(Available data begins)

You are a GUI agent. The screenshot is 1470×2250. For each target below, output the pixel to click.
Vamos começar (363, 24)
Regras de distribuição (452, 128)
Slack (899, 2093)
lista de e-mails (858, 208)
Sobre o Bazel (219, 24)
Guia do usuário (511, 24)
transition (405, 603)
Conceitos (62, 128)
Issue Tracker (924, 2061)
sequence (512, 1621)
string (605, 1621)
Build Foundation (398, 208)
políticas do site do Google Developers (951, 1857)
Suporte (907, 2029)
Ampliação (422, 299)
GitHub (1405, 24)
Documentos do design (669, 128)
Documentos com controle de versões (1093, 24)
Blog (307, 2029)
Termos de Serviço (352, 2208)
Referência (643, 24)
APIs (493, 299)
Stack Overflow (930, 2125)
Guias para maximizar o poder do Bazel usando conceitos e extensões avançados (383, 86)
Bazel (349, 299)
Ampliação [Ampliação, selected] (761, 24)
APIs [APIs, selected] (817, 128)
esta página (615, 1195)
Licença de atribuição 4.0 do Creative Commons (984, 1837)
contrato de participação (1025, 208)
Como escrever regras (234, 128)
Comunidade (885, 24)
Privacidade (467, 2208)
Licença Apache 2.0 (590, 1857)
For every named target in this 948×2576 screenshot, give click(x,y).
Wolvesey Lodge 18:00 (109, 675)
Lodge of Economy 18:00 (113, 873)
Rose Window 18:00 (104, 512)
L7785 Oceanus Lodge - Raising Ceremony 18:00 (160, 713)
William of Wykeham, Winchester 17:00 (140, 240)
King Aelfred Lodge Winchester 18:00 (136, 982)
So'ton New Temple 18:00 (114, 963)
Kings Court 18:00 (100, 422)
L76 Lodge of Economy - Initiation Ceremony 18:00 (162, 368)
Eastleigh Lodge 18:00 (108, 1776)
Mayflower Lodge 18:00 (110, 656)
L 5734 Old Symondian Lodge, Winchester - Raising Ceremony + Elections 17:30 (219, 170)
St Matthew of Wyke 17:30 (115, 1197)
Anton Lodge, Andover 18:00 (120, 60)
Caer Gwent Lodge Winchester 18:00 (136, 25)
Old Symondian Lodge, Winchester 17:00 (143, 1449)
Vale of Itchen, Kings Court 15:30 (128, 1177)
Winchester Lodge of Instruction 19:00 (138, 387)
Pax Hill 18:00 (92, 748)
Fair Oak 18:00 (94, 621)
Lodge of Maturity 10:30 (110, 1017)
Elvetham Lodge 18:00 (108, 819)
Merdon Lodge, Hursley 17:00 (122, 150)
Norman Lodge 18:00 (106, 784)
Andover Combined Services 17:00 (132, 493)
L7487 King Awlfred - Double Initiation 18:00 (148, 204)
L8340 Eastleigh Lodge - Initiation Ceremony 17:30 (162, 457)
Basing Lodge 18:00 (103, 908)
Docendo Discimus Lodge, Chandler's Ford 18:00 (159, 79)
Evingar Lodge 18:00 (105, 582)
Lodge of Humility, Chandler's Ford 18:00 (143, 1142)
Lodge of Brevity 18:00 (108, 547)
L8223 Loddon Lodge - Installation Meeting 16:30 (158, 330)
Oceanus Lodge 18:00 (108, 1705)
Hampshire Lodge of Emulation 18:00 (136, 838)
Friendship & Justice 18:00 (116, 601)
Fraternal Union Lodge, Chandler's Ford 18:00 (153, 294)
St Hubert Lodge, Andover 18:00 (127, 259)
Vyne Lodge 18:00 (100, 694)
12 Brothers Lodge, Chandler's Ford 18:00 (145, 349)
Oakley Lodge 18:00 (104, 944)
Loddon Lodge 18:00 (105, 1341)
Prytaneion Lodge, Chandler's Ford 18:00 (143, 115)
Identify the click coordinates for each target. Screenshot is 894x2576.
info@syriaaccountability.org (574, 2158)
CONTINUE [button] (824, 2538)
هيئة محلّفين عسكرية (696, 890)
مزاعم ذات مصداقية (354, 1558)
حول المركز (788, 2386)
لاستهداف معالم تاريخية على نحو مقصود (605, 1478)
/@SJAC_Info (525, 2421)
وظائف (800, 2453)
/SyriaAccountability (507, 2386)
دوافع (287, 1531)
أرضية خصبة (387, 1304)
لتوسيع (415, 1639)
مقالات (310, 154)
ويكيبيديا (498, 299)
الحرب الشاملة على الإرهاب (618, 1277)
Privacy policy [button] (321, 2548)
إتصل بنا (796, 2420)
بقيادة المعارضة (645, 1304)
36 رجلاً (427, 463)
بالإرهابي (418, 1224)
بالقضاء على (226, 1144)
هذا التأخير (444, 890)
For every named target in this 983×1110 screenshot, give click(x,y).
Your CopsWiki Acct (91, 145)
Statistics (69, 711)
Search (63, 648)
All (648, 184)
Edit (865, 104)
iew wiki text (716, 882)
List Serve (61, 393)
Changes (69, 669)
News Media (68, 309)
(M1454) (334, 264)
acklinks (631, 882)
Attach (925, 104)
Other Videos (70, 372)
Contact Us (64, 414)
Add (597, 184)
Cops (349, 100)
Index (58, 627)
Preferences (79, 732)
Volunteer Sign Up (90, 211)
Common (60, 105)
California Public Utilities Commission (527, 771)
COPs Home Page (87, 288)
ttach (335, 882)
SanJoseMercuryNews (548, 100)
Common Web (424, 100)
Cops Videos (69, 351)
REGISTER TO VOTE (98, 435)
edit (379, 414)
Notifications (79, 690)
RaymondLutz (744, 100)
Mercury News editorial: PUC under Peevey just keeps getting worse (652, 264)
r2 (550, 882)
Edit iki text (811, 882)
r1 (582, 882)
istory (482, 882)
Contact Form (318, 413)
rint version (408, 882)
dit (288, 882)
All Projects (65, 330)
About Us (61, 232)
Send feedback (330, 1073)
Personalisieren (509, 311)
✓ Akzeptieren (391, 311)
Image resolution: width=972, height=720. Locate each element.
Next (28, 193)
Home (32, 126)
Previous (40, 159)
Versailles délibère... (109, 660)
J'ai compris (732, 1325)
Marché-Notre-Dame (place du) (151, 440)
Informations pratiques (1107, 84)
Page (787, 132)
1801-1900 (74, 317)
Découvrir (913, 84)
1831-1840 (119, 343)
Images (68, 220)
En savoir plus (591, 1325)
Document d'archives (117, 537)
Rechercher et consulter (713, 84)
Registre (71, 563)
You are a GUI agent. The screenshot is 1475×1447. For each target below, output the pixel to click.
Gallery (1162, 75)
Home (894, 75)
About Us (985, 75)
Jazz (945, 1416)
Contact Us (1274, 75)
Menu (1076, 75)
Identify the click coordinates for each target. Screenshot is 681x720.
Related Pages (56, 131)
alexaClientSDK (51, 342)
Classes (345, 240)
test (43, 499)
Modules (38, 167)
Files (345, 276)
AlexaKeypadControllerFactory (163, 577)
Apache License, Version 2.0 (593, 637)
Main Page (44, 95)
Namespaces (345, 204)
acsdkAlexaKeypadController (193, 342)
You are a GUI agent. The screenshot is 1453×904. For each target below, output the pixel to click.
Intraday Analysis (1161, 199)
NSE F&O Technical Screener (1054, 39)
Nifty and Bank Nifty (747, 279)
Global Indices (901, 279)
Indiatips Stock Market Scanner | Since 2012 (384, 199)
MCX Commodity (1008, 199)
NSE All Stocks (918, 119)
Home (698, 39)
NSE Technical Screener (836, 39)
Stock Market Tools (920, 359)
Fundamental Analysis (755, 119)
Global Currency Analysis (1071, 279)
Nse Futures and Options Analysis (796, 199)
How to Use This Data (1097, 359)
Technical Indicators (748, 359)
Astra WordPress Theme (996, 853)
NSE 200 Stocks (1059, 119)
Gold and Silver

(Available data ends)

Your assignment. Over the whole listing above, give the number of lines in which "Licença" occurs, and no other words.

Task response. 2